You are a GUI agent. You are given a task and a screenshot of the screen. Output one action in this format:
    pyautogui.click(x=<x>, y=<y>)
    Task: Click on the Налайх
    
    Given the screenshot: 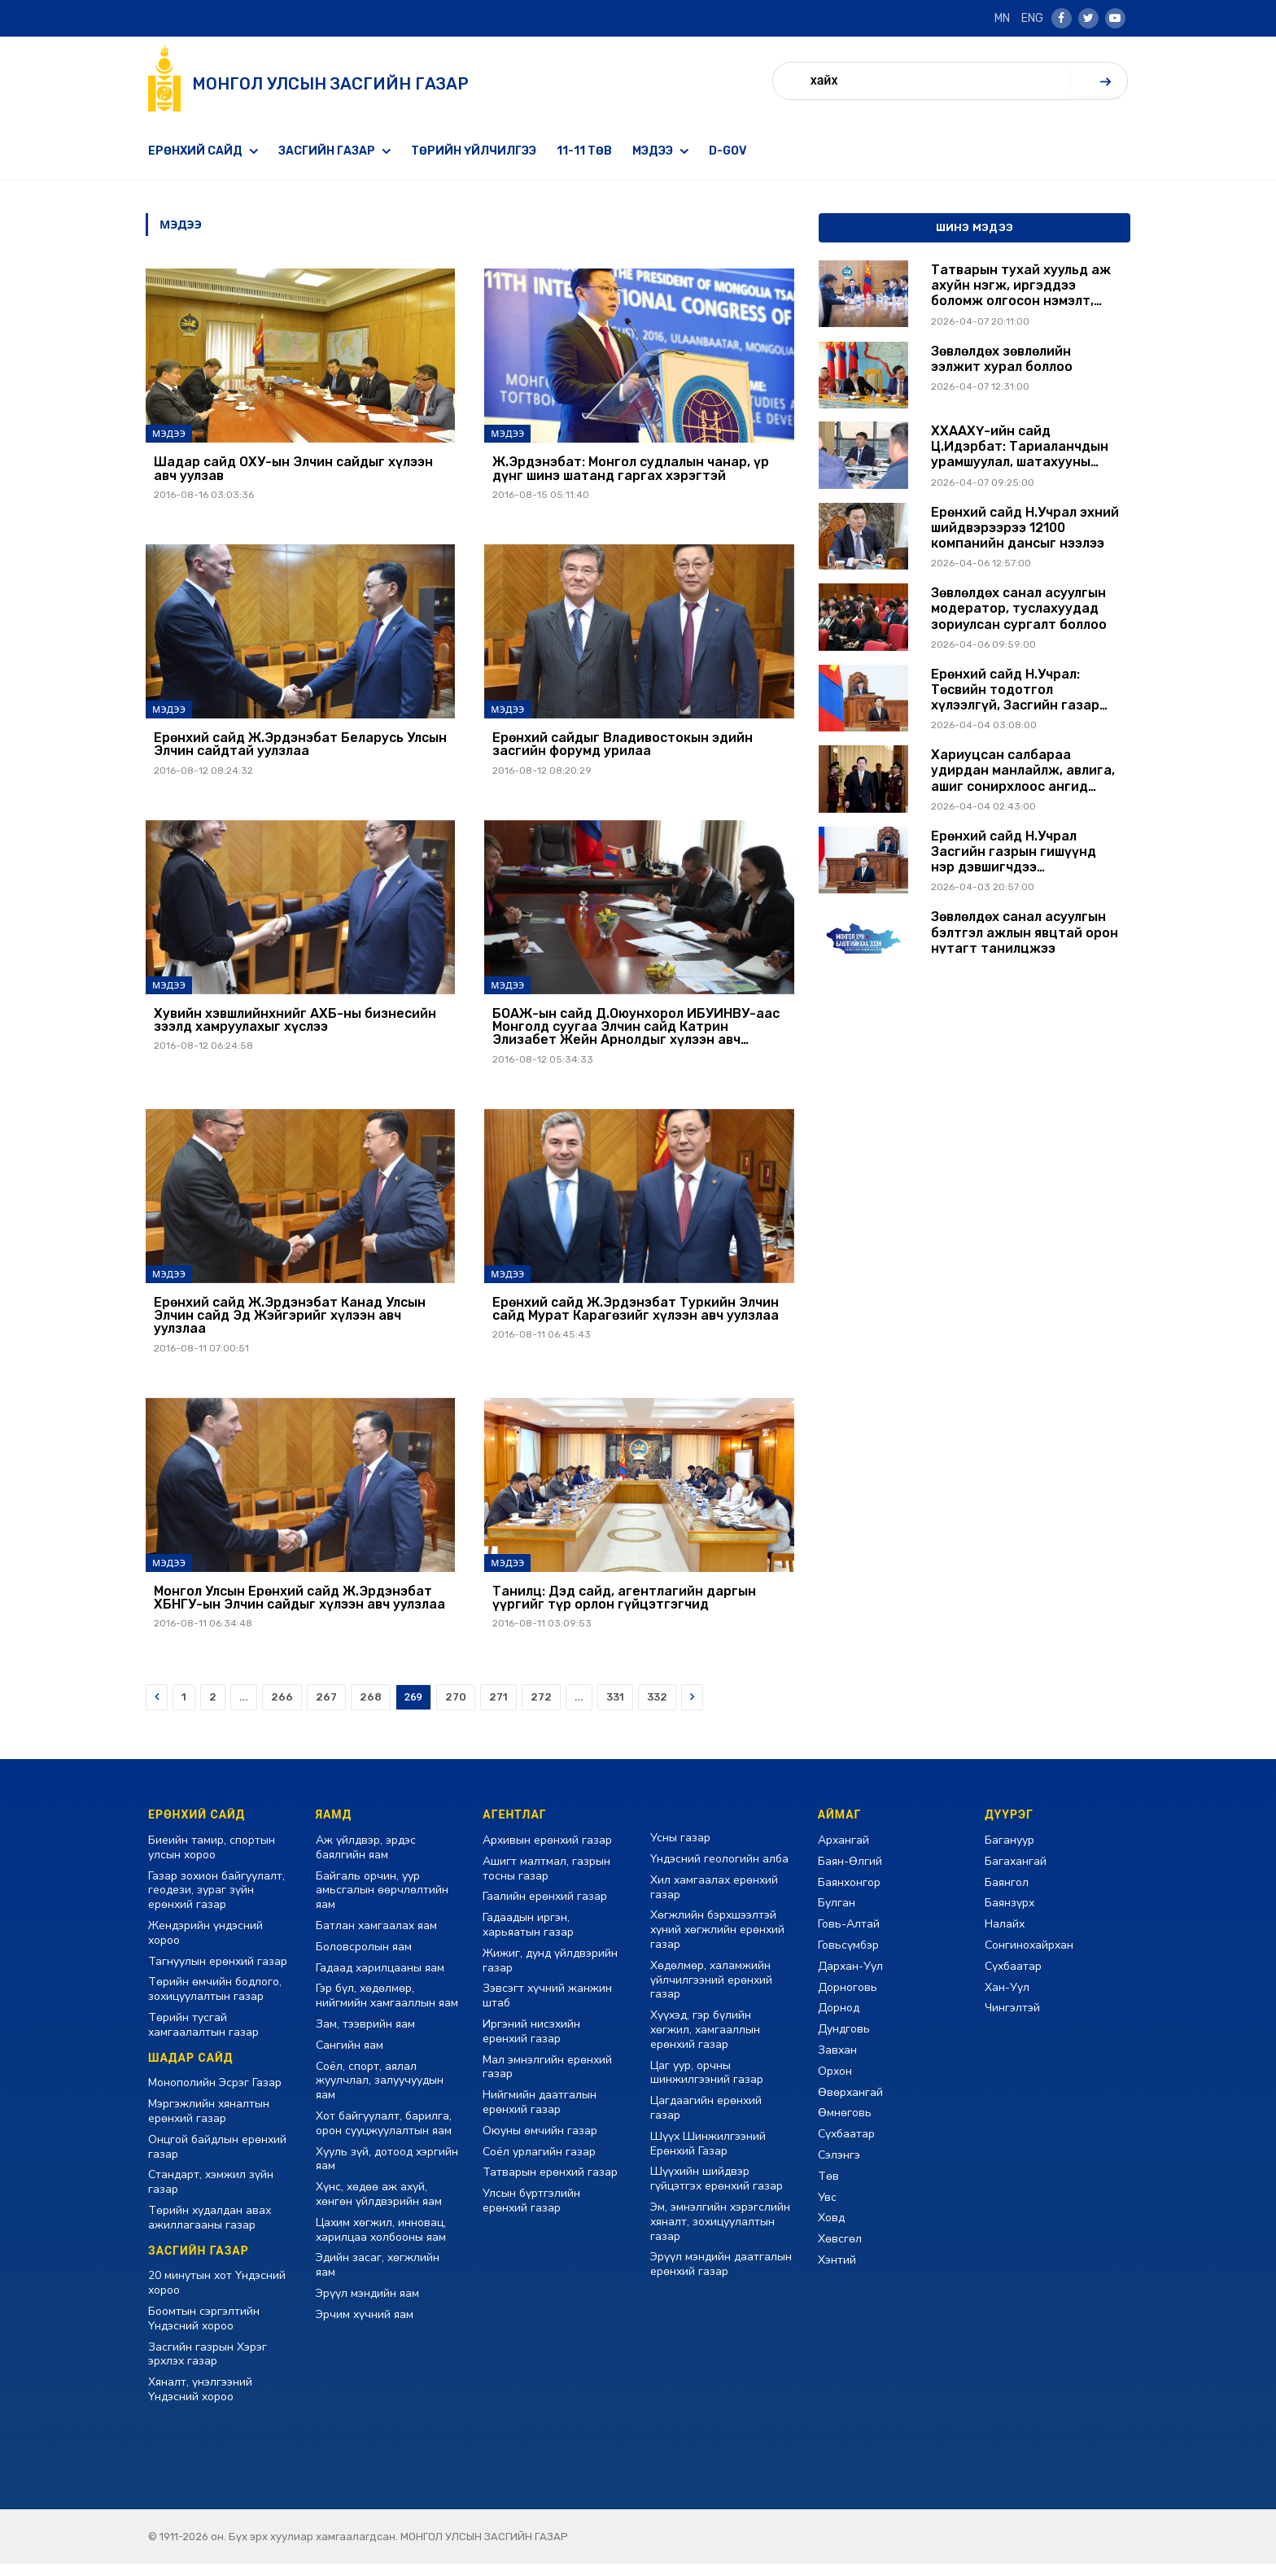 What is the action you would take?
    pyautogui.click(x=1005, y=1936)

----

Description of the task: Reproduce the listing above exactly, but only from its first line through the line holding "Task: Click on the Налайх"; both of those lines are included.

Reply:
You are a GUI agent. You are given a task and a screenshot of the screen. Output one action in this format:
    pyautogui.click(x=<x>, y=<y>)
    Task: Click on the Налайх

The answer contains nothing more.